No. That’s excessive. $350 is way too high. You have to think about the capital it would take to get there in such a short period of time. You’re talking about adding $4 trillion in market on top of a 4.56 trillion market cap company. That’s not going to happen with the scope of a year.
It’ll get there eventually obviously. But what’s more likely to happen is Nvidia might run to $250-$270 by the end of next year.
What you’ll get is a long period of heavy volatility and then a recovery from that volatile.
Our target last year was $200 for Jan 2026. We got there a tad bit early, but it’s the same sort of pathing. Between when we had our price in July 2024 and when Nvidia reached $200, the stock had fallen to $90 a share in August 2024, rallied to $130 in September fallen to $100, rallied to $150, fallen to $86 and then rallied to $200.
We’ll see something similar as it progresses toward $250-$260 a share. I think that’s what we’ll likely see this year.
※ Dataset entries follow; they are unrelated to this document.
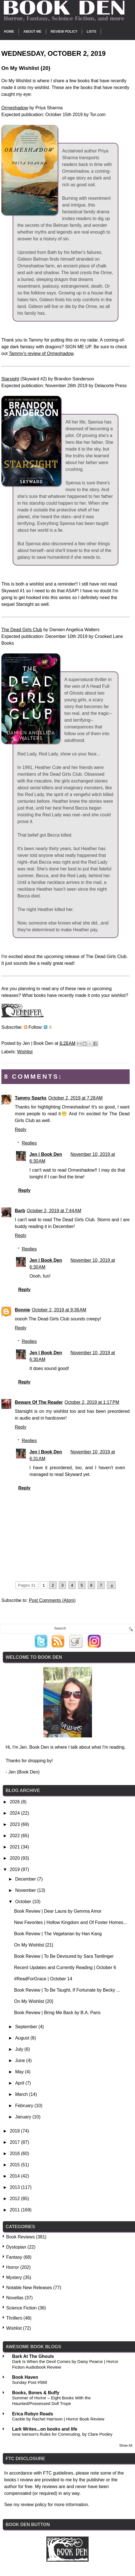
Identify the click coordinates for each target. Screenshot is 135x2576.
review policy (34, 2504)
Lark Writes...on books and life (44, 2429)
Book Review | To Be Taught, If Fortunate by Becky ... (67, 1990)
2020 (15, 1858)
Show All (125, 2446)
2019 (15, 1869)
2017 (15, 2142)
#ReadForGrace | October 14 (43, 1978)
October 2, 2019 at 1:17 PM (92, 1402)
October (23, 1901)
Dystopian (16, 2247)
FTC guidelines (58, 2473)
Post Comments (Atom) (52, 1600)
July (19, 2049)
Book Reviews (20, 2236)
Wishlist (25, 1051)
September (27, 2026)
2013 (15, 2187)
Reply (20, 1129)
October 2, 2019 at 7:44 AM (54, 1210)
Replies (29, 1143)
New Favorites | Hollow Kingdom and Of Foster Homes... (70, 1922)
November (26, 1890)
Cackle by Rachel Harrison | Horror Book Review (58, 2419)
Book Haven (25, 2377)
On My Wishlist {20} (33, 2001)
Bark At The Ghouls (33, 2356)
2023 (15, 1824)
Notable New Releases (29, 2287)
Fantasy (14, 2257)
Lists (91, 32)
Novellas (14, 2297)
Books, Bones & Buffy (35, 2392)
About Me (32, 32)
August (22, 2038)
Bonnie (22, 1309)
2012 (15, 2198)
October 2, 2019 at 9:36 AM (59, 1309)
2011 (15, 2209)
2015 (15, 2164)
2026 (15, 1801)
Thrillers (14, 2318)
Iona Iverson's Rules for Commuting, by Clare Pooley (62, 2434)
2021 (15, 1847)
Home (9, 32)
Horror (12, 2267)
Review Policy (64, 32)
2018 (15, 2131)
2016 (15, 2153)
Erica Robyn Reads (32, 2413)
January (23, 2116)
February (24, 2105)
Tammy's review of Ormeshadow (41, 353)
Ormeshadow (14, 107)
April (20, 2083)
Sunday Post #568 (29, 2382)
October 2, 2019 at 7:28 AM (75, 1098)
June (20, 2060)
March (22, 2094)
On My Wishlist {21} (33, 1945)
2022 (15, 1835)
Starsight (10, 378)
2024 (15, 1813)
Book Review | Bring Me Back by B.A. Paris (57, 2012)
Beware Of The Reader (39, 1402)
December (26, 1879)
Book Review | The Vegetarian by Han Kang (58, 1933)
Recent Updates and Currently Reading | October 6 (65, 1967)
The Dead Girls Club (21, 629)
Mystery (14, 2277)
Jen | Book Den (46, 1154)
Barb (20, 1210)
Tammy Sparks (31, 1098)
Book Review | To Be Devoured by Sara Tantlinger (64, 1956)
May (20, 2071)
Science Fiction (21, 2307)
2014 (15, 2176)
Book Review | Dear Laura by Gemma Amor (58, 1911)
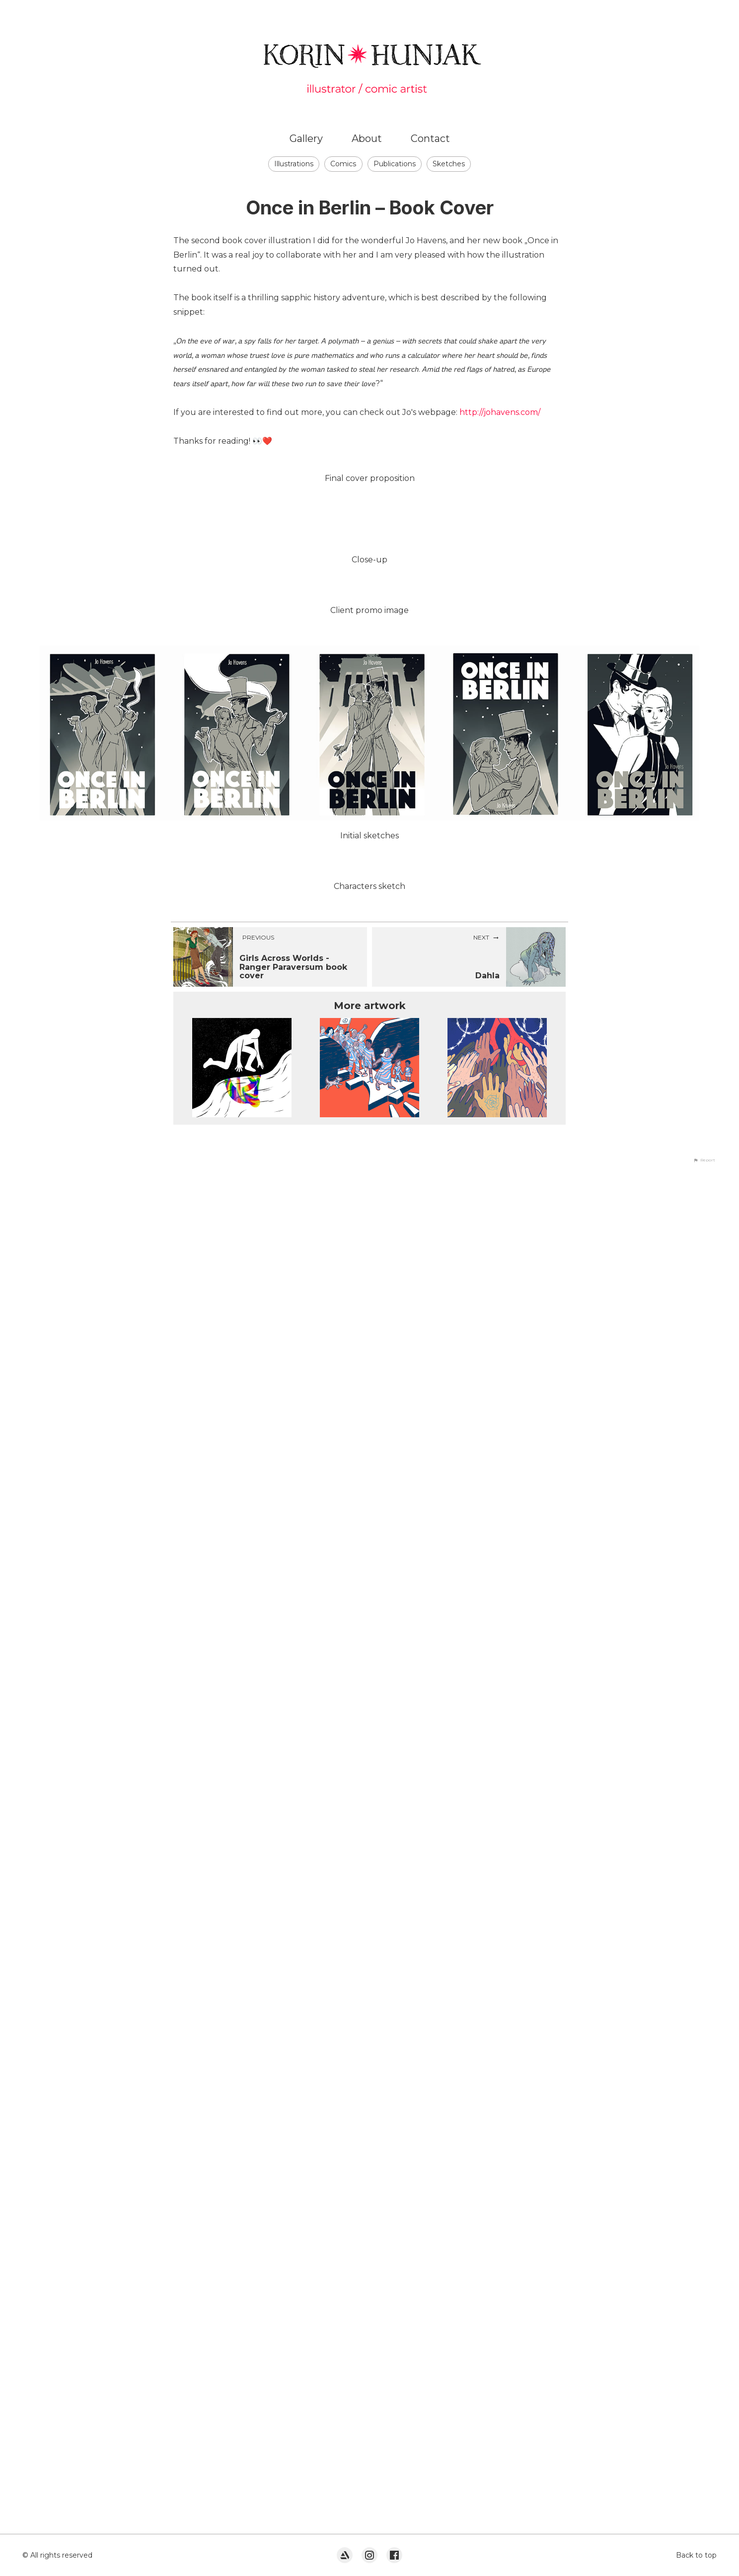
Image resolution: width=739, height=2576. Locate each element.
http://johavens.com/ (499, 412)
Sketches (449, 163)
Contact (430, 138)
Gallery (306, 138)
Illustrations (293, 163)
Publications (394, 163)
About (367, 138)
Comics (343, 163)
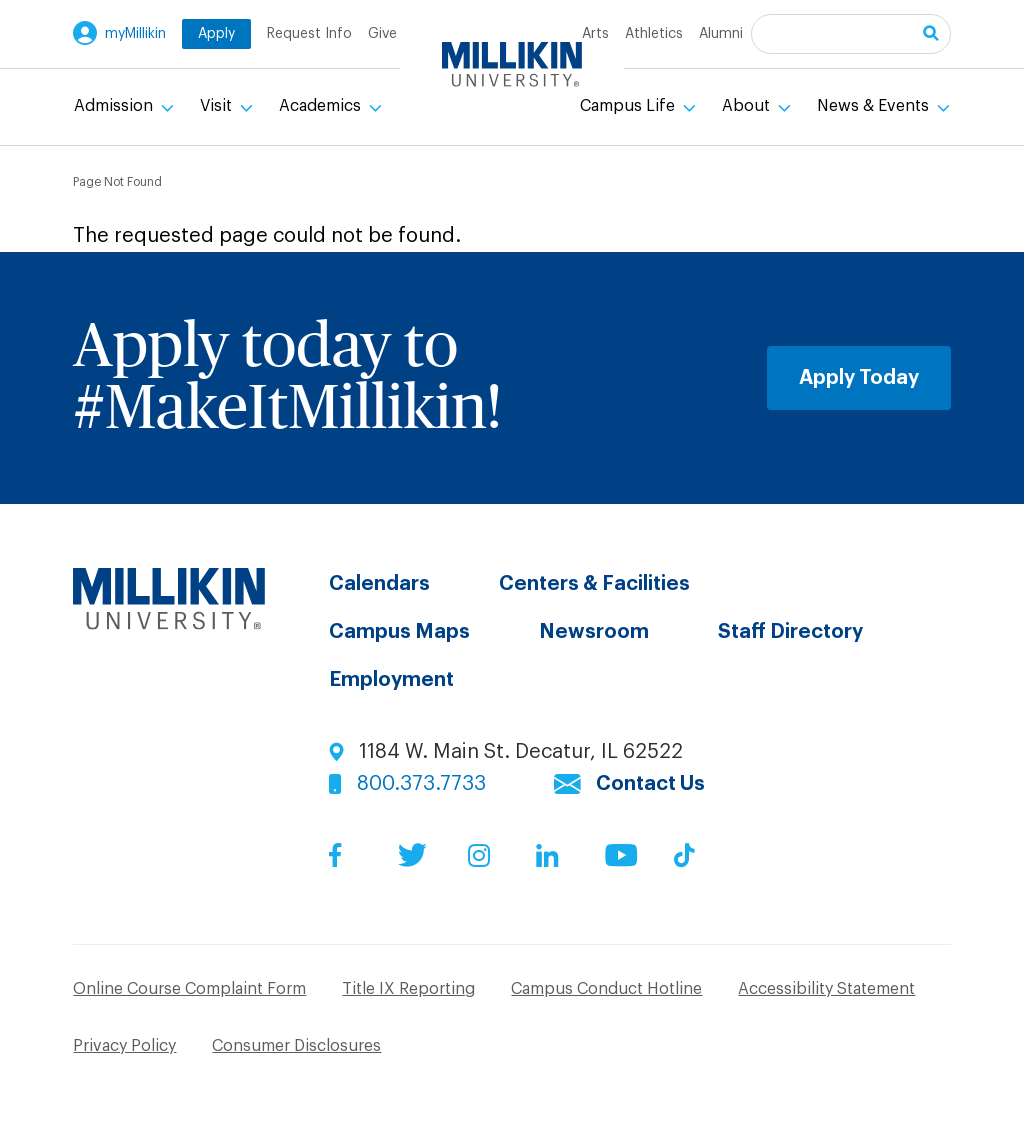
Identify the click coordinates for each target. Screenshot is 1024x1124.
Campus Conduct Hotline (606, 989)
If Nvidia makes a march to $300, it would happen at the end of 2026 as we head into 2027 after a long period of heavy volatility first. And it would require another enormous market rally.
The problem is at $4.6 trillion, now for Nvidia to add value, it has to add trillions in market value. There just isn’t enough capital to makes that push. That’s why you see Apple and other similarly situational companies, barely push the needle. Once they get up to 2-3-4 trillion, it becomes increasingly difficult to add value due to supply/demand constraints.
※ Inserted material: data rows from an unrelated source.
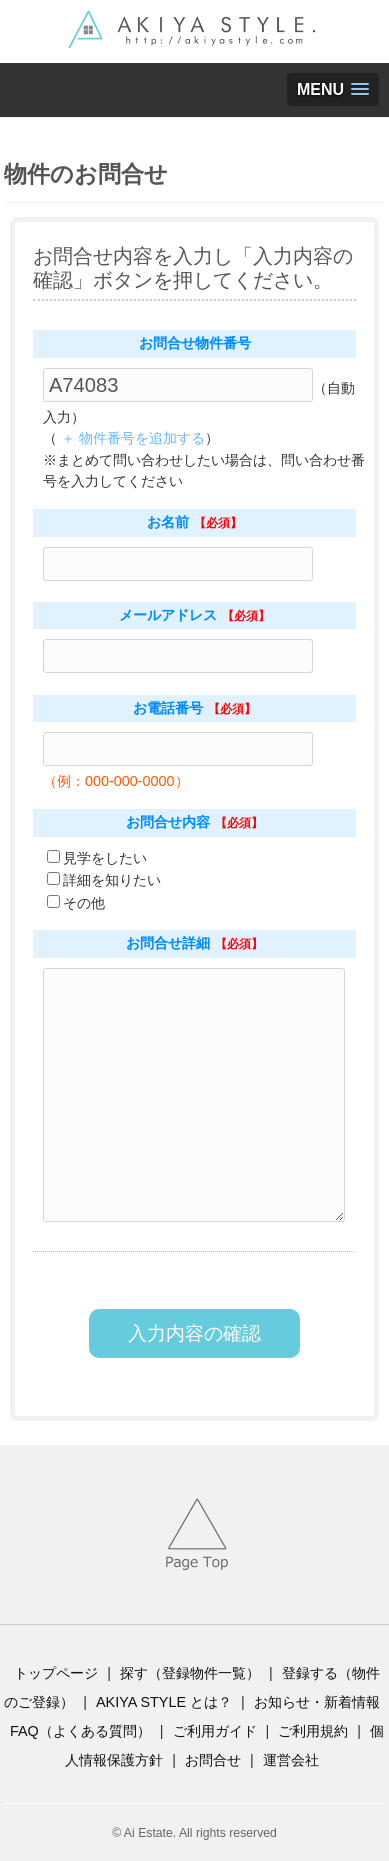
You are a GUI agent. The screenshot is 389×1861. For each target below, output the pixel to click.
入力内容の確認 (194, 1333)
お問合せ (213, 1760)
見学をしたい (105, 858)
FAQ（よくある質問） (80, 1731)
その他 (84, 903)
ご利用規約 (313, 1731)
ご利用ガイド (215, 1731)
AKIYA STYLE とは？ (164, 1702)
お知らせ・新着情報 (317, 1702)
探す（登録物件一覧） (190, 1673)
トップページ (56, 1673)
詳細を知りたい (112, 880)
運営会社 (291, 1760)
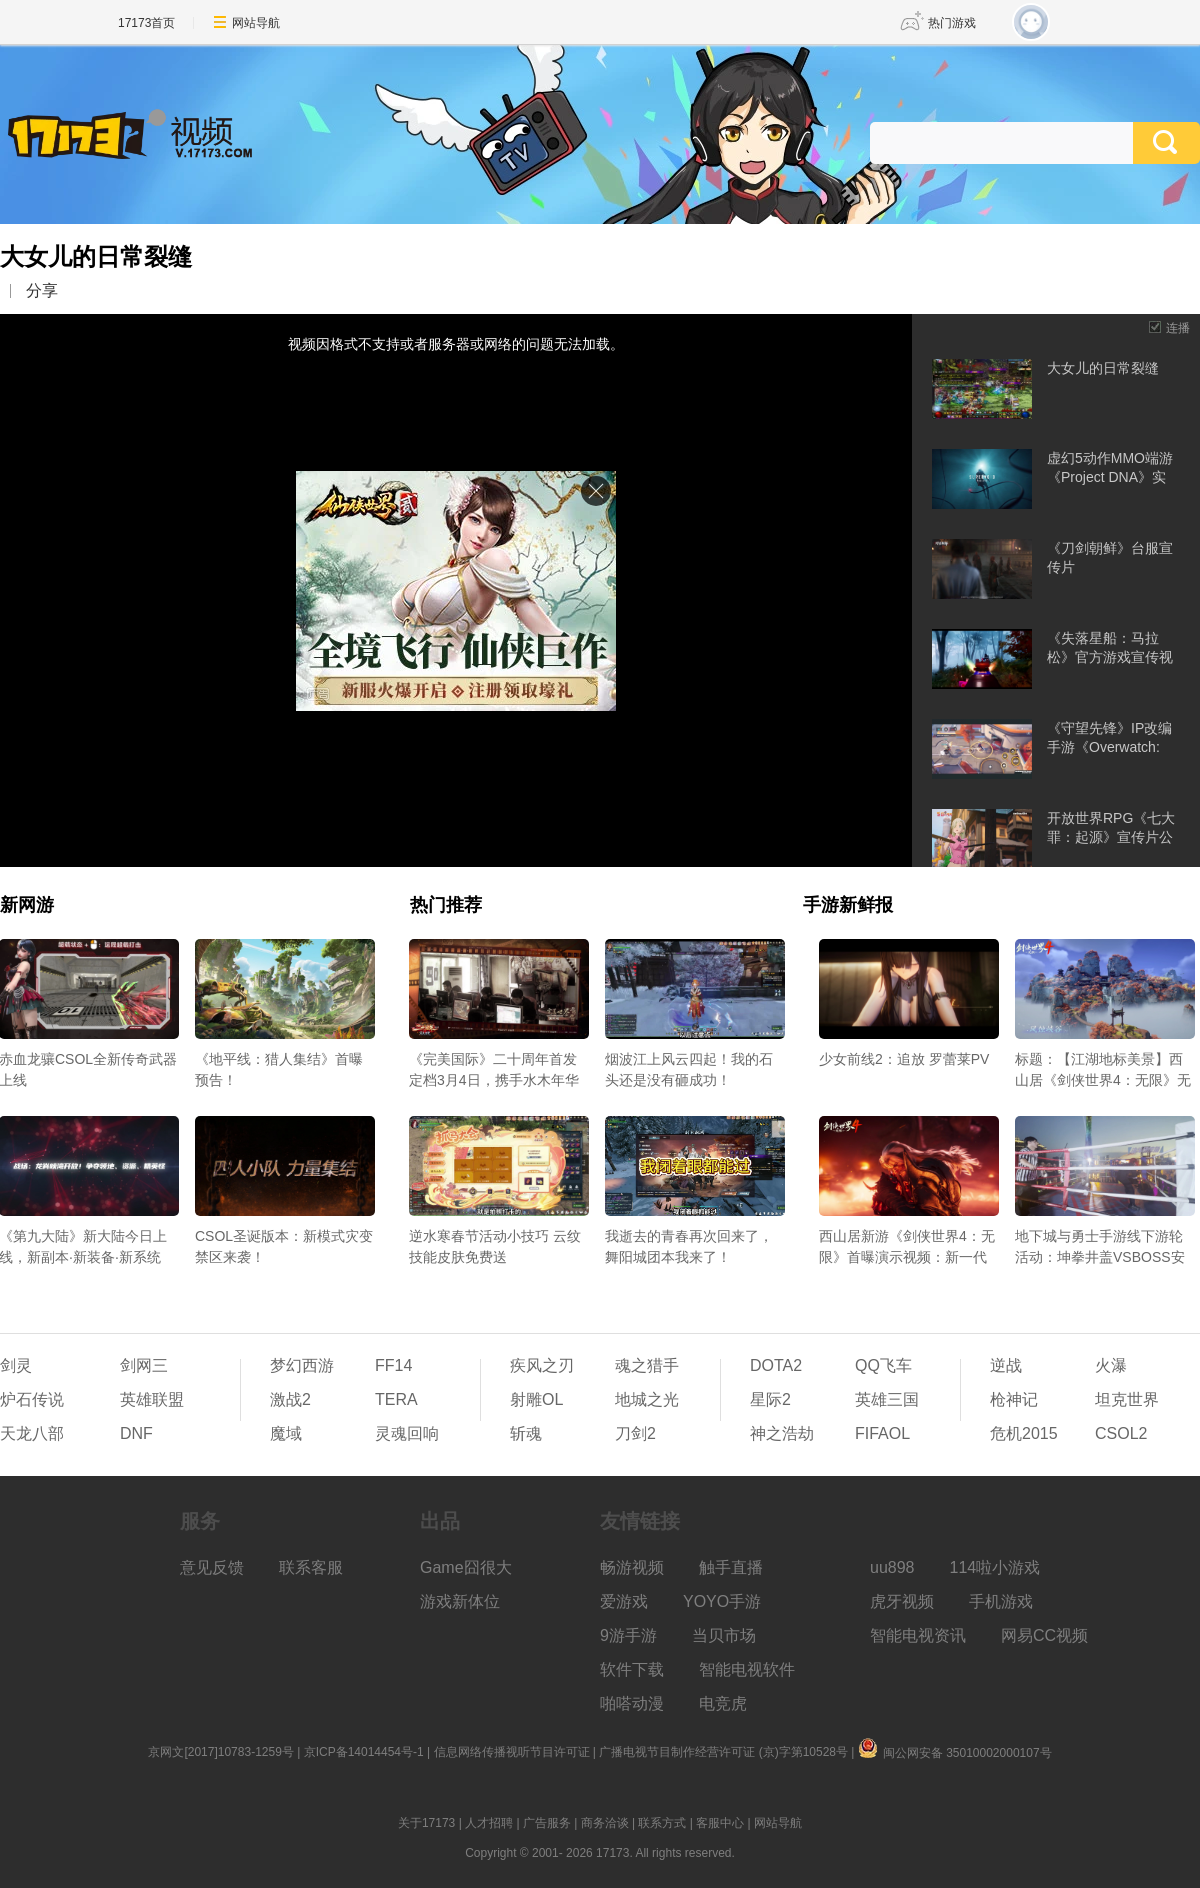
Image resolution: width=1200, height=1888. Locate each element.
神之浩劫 (782, 1433)
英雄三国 (887, 1399)
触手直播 (731, 1567)
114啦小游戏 (995, 1567)
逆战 (1006, 1365)
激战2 (290, 1399)
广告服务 (547, 1823)
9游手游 (628, 1635)
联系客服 (311, 1567)
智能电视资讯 (918, 1635)
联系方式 (662, 1823)
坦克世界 (1127, 1399)
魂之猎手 (647, 1365)
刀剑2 (635, 1433)
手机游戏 (1001, 1601)
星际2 (770, 1399)
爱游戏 (624, 1601)
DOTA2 (776, 1365)
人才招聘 (489, 1823)
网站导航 (256, 23)
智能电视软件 (747, 1669)
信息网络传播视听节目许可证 (512, 1752)
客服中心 (720, 1823)
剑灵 (16, 1365)
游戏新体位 (460, 1601)
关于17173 (426, 1823)
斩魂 (526, 1433)
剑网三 (144, 1365)
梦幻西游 (302, 1365)
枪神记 (1014, 1399)
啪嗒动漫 (632, 1703)
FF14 (393, 1365)
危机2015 (1024, 1433)
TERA (396, 1399)
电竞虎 (723, 1703)
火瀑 (1111, 1365)
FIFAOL (882, 1433)
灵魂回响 (407, 1433)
This was explained in the post. Think about it. Nvidia fell from $210 to $180 on a 6% drop in the QQQ. What happens if the QQQ drops 12-15%?
The correlation tracks. If the QQQ falls under $600, drops to $570, that’s going to push Nvidia down to near $150 a share.
Also, you have to consider the size of the Nvidia rally from April to today. It has massive built-in gains with no retracement. The market rally is at the end of its road.